-- Exercise prompt --
Filter the data below for the string "szállító" and copy each matching line.
--- The input Enclosed Below ---
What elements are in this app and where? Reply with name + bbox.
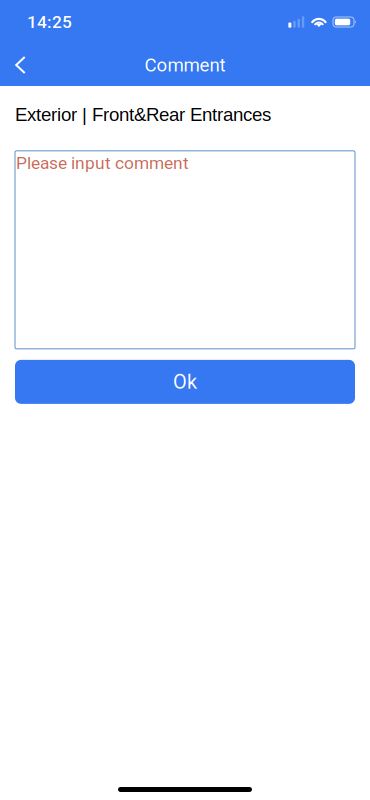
staticText: Ok — [173, 370, 197, 394]
staticText: Comment — [144, 54, 226, 76]
staticText: Please input comment — [16, 153, 189, 173]
button[interactable]: Please input comment — [15, 151, 355, 349]
staticText: 14:25 — [27, 12, 72, 32]
button[interactable]: Ok — [15, 360, 355, 404]
staticText: Exterior | Front&Rear Entrances — [15, 104, 271, 125]
button[interactable]: Back — [0, 44, 42, 86]
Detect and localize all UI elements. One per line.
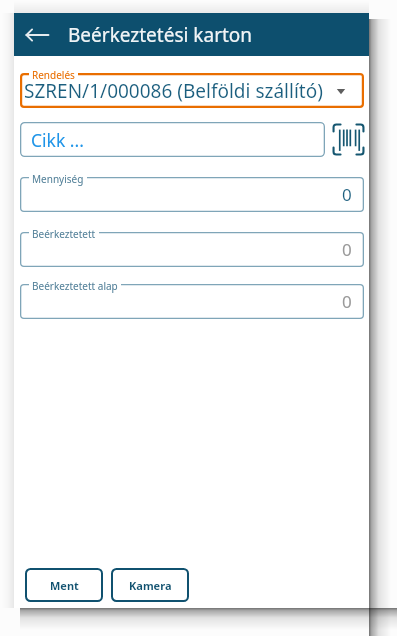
staticText: Rendelés — [32, 68, 75, 82]
button[interactable]: Kamera — [111, 568, 189, 602]
button[interactable]: 0 — [20, 177, 364, 212]
staticText: 0 — [342, 183, 352, 206]
staticText: Mennyiség — [32, 172, 84, 186]
button[interactable]: Ment — [25, 568, 103, 602]
staticText: SZREN/1/000086 (Belföldi szállító) — [24, 78, 323, 104]
button[interactable]: Scan barcode — [332, 123, 365, 156]
staticText: Ment — [50, 578, 79, 593]
staticText: Beérkeztetett — [32, 227, 96, 241]
staticText: Kamera — [129, 578, 172, 593]
staticText: Beérkeztetett alap — [32, 279, 118, 293]
staticText: Cikk ... — [31, 128, 84, 152]
button[interactable]: 0 — [20, 232, 364, 267]
button[interactable]: Back — [20, 18, 54, 52]
staticText: Beérkeztetési karton — [68, 22, 253, 48]
button[interactable]: Cikk ... — [20, 122, 325, 157]
button[interactable]: 0 — [20, 284, 364, 319]
staticText: 0 — [342, 238, 352, 261]
staticText: 0 — [342, 290, 352, 313]
button[interactable]: SZREN/1/000086 (Belföldi szállító) — [20, 73, 364, 108]
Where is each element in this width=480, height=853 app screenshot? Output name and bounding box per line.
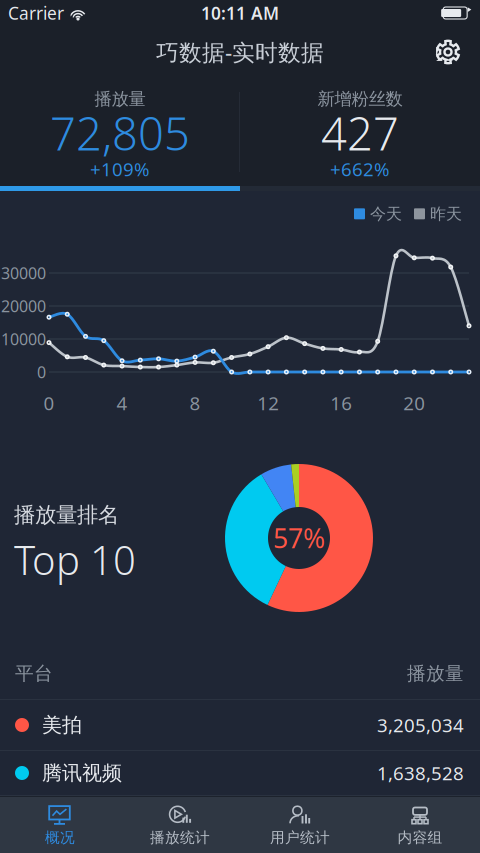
staticText: 8 bbox=[190, 391, 201, 415]
staticText: 昨天 bbox=[430, 204, 462, 224]
staticText: 30000 bbox=[1, 262, 46, 284]
staticText: 巧数据-实时数据 bbox=[156, 37, 324, 67]
staticText: 平台 bbox=[15, 662, 53, 685]
staticText: 概况 bbox=[45, 828, 75, 846]
staticText: Carrier bbox=[8, 2, 64, 24]
staticText: 美拍 bbox=[42, 713, 82, 737]
staticText: 播放量 bbox=[407, 662, 464, 685]
button[interactable]: 播放量 bbox=[0, 78, 240, 186]
staticText: 播放量 bbox=[94, 88, 146, 110]
staticText: 0 bbox=[44, 391, 54, 415]
staticText: Top 10 bbox=[14, 533, 136, 586]
button[interactable]: 播放统计 bbox=[120, 797, 240, 853]
button[interactable]: 腾讯视频 bbox=[0, 751, 480, 796]
staticText: 1,638,528 bbox=[377, 761, 464, 785]
staticText: 3,205,034 bbox=[377, 713, 464, 737]
staticText: 20000 bbox=[1, 295, 46, 317]
button[interactable]: 新增粉丝数 bbox=[240, 78, 480, 186]
staticText: 10:11 AM bbox=[201, 2, 279, 24]
staticText: +109% bbox=[90, 157, 150, 181]
staticText: 427 bbox=[321, 103, 399, 163]
button[interactable]: 概况 bbox=[0, 797, 120, 853]
staticText: 20 bbox=[403, 391, 425, 415]
button[interactable]: Settings bbox=[426, 30, 470, 74]
staticText: 10000 bbox=[1, 328, 46, 350]
button[interactable]: 内容组 bbox=[360, 797, 480, 853]
staticText: 16 bbox=[330, 391, 352, 415]
staticText: 腾讯视频 bbox=[42, 761, 122, 785]
staticText: +662% bbox=[330, 157, 390, 181]
button[interactable]: 用户统计 bbox=[240, 797, 360, 853]
staticText: 今天 bbox=[370, 204, 402, 224]
staticText: 播放统计 bbox=[150, 828, 210, 846]
staticText: 内容组 bbox=[398, 828, 442, 846]
staticText: 新增粉丝数 bbox=[318, 88, 402, 110]
staticText: 57% bbox=[273, 520, 325, 556]
staticText: 0 bbox=[37, 361, 46, 383]
staticText: 72,805 bbox=[50, 103, 190, 163]
button[interactable]: 美拍 bbox=[0, 700, 480, 751]
staticText: 12 bbox=[257, 391, 279, 415]
staticText: 4 bbox=[116, 391, 128, 415]
staticText: 用户统计 bbox=[270, 828, 330, 846]
staticText: 播放量排名 bbox=[14, 502, 119, 528]
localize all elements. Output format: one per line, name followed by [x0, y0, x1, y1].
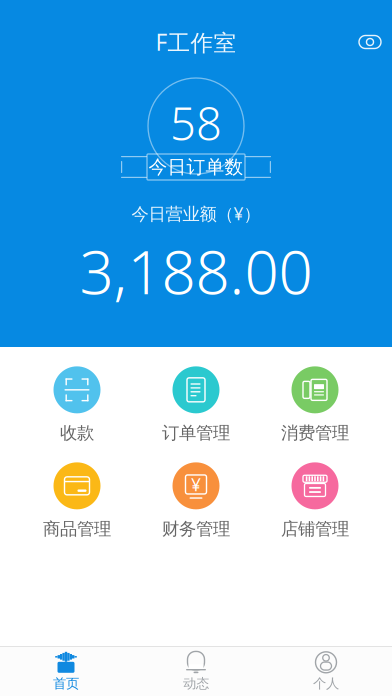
staticText: 订单管理 [162, 422, 230, 444]
staticText: 今日订单数 [148, 156, 244, 178]
button[interactable]: 订单管理 [141, 364, 251, 446]
staticText: 个人 [313, 675, 339, 692]
staticText: 今日营业额（¥） [132, 202, 260, 225]
staticText: 商品管理 [43, 518, 111, 540]
staticText: 消费管理 [281, 422, 349, 444]
staticText: 店铺管理 [281, 518, 349, 540]
staticText: 3,188.00 [80, 231, 312, 311]
button[interactable]: 店铺管理 [260, 460, 370, 542]
button[interactable]: 动态 [131, 648, 261, 695]
staticText: ¥ [191, 473, 201, 496]
button[interactable]: Toggle visibility [348, 20, 392, 64]
staticText: 首页 [53, 675, 79, 692]
staticText: 动态 [183, 675, 209, 692]
staticText: 58 [170, 93, 222, 153]
staticText: F工作室 [156, 27, 236, 57]
button[interactable]: 收款 [22, 364, 132, 446]
staticText: 财务管理 [162, 518, 230, 540]
button[interactable]: ¥ [141, 460, 251, 542]
button[interactable]: 首页 [1, 648, 131, 695]
button[interactable]: 个人 [261, 648, 391, 695]
staticText: 收款 [60, 422, 94, 444]
button[interactable]: 商品管理 [22, 460, 132, 542]
button[interactable]: 消费管理 [260, 364, 370, 446]
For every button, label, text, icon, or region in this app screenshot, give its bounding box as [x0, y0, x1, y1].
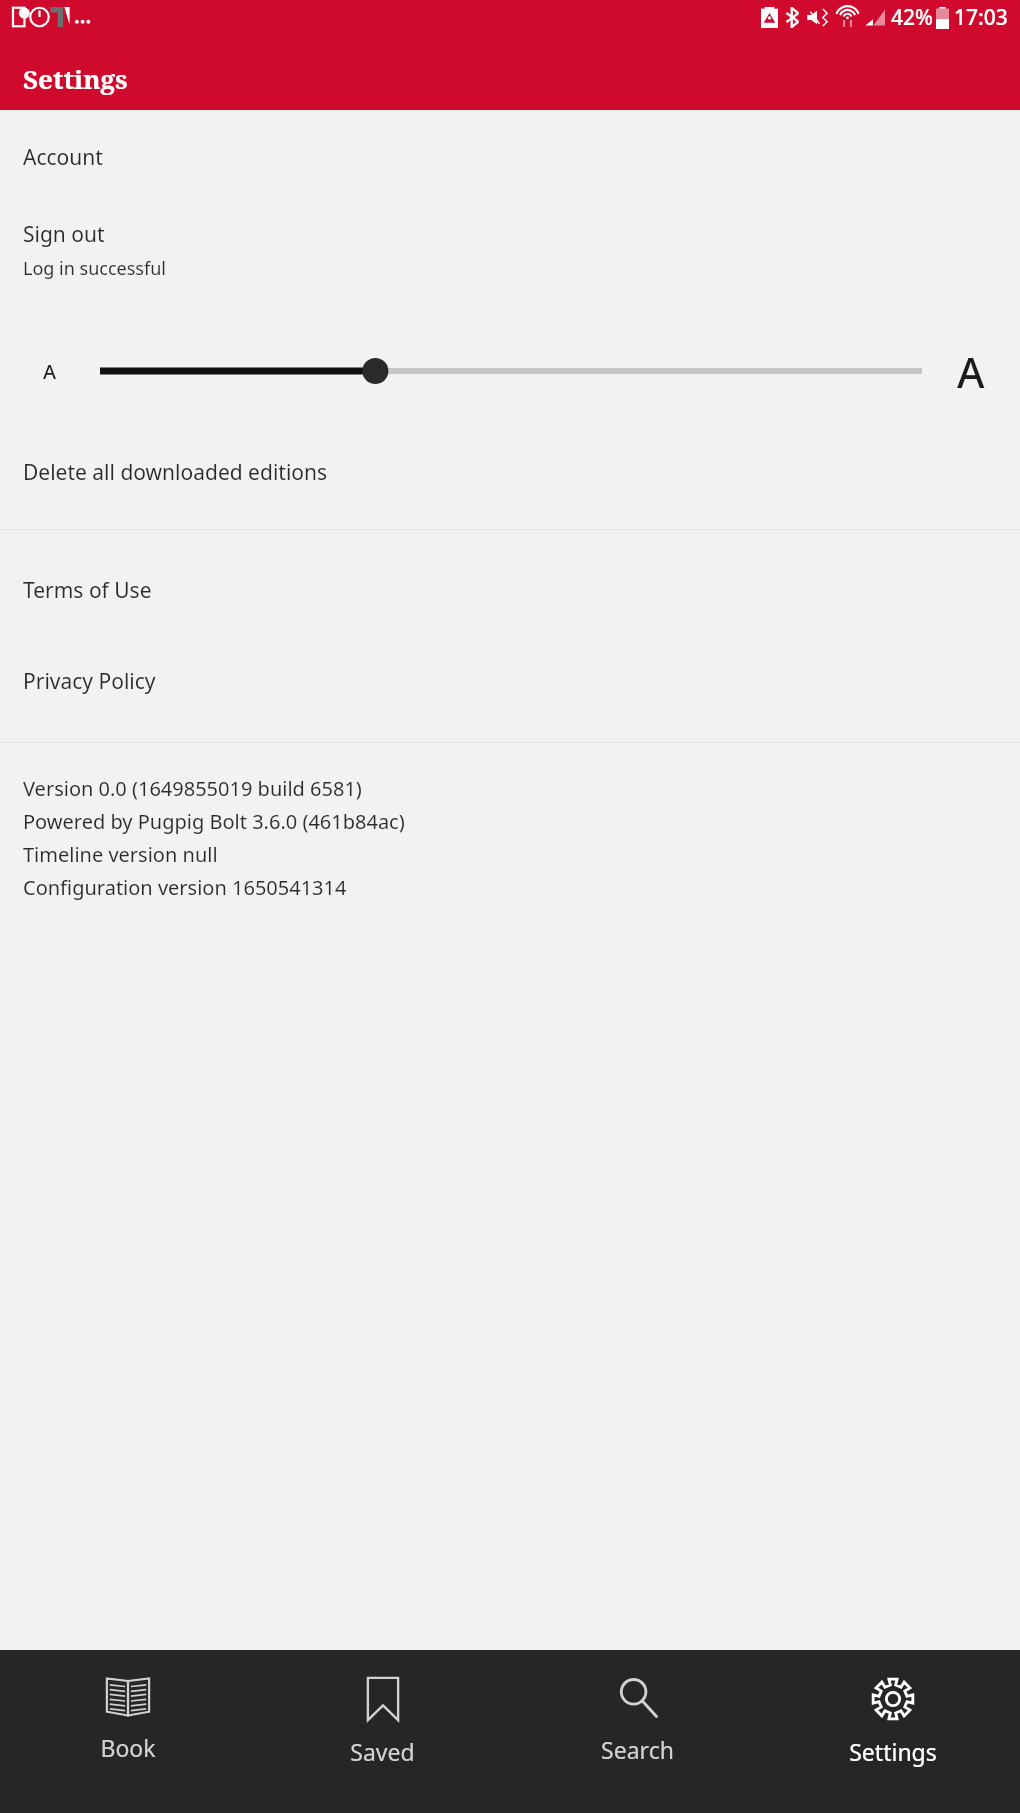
staticText: Account — [23, 143, 103, 172]
staticText: Timeline version null — [23, 841, 218, 868]
staticText: 17:03 — [954, 3, 1008, 32]
button[interactable]: Terms of Use — [0, 570, 1020, 611]
staticText: Search — [601, 1734, 674, 1765]
button[interactable]: Sign out — [0, 216, 1020, 285]
staticText: Book — [100, 1732, 156, 1763]
staticText: Sign out — [23, 220, 105, 249]
staticText: Settings — [849, 1736, 937, 1767]
button[interactable]: Search — [510, 1650, 765, 1813]
button[interactable]: Delete all downloaded editions — [0, 452, 1020, 493]
staticText: Delete all downloaded editions — [23, 458, 328, 487]
button[interactable]: Saved — [255, 1650, 510, 1813]
staticText: Version 0.0 (1649855019 build 6581) — [23, 775, 362, 802]
staticText: Terms of Use — [23, 576, 152, 605]
staticText: Powered by Pugpig Bolt 3.6.0 (461b84ac) — [23, 808, 405, 835]
button[interactable]: Book — [0, 1650, 255, 1813]
button[interactable]: Settings — [765, 1650, 1020, 1813]
button[interactable]: Privacy Policy — [0, 661, 1020, 702]
staticText: Saved — [350, 1736, 415, 1767]
staticText: 42% — [891, 3, 933, 32]
staticText: Configuration version 1650541314 — [23, 874, 347, 901]
staticText: Privacy Policy — [23, 667, 156, 696]
staticText: Settings — [23, 61, 128, 96]
button[interactable]: Account — [0, 137, 1020, 178]
staticText: A — [957, 343, 985, 400]
staticText: A — [43, 358, 57, 385]
button[interactable]: Text size — [100, 340, 922, 402]
staticText: Log in successful — [23, 256, 166, 281]
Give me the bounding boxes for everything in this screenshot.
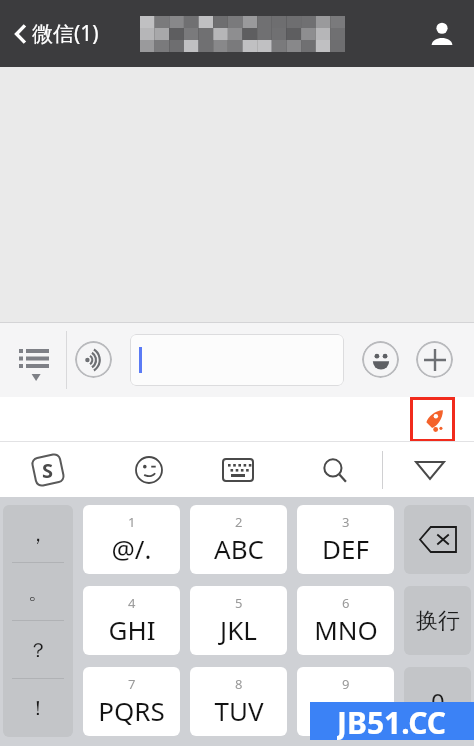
button[interactable]: Voice input (75, 341, 112, 378)
staticText: 6 (342, 594, 350, 612)
staticText: 3 (342, 513, 350, 531)
staticText: 7 (128, 675, 136, 693)
staticText: 微信(1) (32, 19, 99, 48)
button[interactable]: 8 (190, 667, 287, 736)
staticText: JB51.CC (337, 702, 447, 740)
staticText: ABC (214, 531, 264, 566)
staticText: PQRS (98, 693, 165, 728)
button[interactable]: Backspace (404, 505, 471, 574)
staticText: @/. (111, 531, 152, 566)
button[interactable]: Search (311, 446, 359, 494)
button[interactable]: Keyboard (214, 446, 262, 494)
button[interactable]: Chat list (6, 332, 62, 388)
button[interactable]: 2 (190, 505, 287, 574)
button[interactable]: 6 (297, 586, 394, 655)
button[interactable]: Hide keyboard (406, 446, 454, 494)
button[interactable]: 换行 (404, 586, 471, 655)
staticText: ！ (28, 696, 48, 721)
button[interactable]: 3 (297, 505, 394, 574)
staticText: WXYZ (311, 693, 381, 728)
staticText: JKL (220, 612, 257, 647)
staticText: 2 (235, 513, 243, 531)
button[interactable]: 5 (190, 586, 287, 655)
staticText: 。 (28, 580, 48, 605)
button[interactable]: Contact profile (424, 16, 460, 52)
staticText: 4 (128, 594, 136, 612)
staticText: 5 (235, 594, 243, 612)
staticText: 换行 (416, 607, 460, 635)
staticText: ？ (28, 638, 48, 663)
button[interactable]: 0 (404, 667, 471, 736)
staticText: S (42, 457, 54, 484)
staticText: 9 (342, 675, 350, 693)
staticText: GHI (108, 612, 156, 647)
button[interactable]: 9 (297, 667, 394, 736)
button[interactable]: Rocket shortcut (410, 397, 455, 442)
staticText: MNO (314, 612, 378, 647)
staticText: DEF (322, 531, 369, 566)
button[interactable]: Emoji (362, 341, 399, 378)
button[interactable]: 7 (83, 667, 180, 736)
staticText: ， (28, 522, 48, 547)
button[interactable]: 1 (83, 505, 180, 574)
button[interactable]: Sogou input (24, 446, 72, 494)
button[interactable]: 微信(1) (10, 13, 103, 54)
staticText: 1 (128, 513, 136, 531)
button[interactable]: 4 (83, 586, 180, 655)
button[interactable] (130, 334, 344, 386)
button[interactable]: ， (3, 505, 73, 737)
staticText: 0 (431, 685, 445, 718)
button[interactable]: Emoji panel (125, 446, 173, 494)
button[interactable]: More (416, 341, 453, 378)
staticText: 8 (235, 675, 243, 693)
staticText: TUV (214, 693, 264, 728)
--- End of Enclosed The input ---
-- Reply to the task --
staticText: SZREN/1/000086 (Belföldi szállító) — [24, 78, 323, 104]
button[interactable]: SZREN/1/000086 (Belföldi szállító) — [20, 73, 364, 108]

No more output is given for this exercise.